- TASK OBJECTIVE:
Pictures stay out, but every line of the data is copied exactly.

[Transcribed page contents]
○ ○ ○
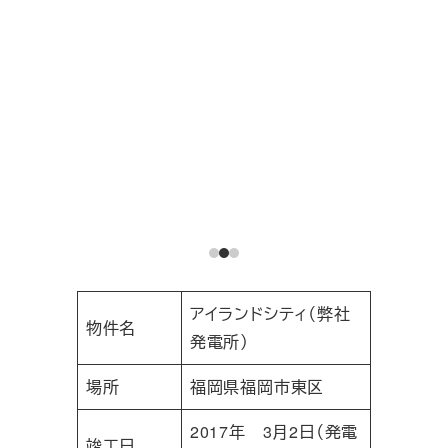
アイランドシティ（弊社
物件名
発電所）
場所
福岡県福岡市東区
2017年 3月2日（発電
竣工日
○ ○ ○
- TASK SOLUTION:
アイランドシティ（弊社
物件名
発電所）
場所
福岡県福岡市東区
2017年 3月2日（発電
竣工日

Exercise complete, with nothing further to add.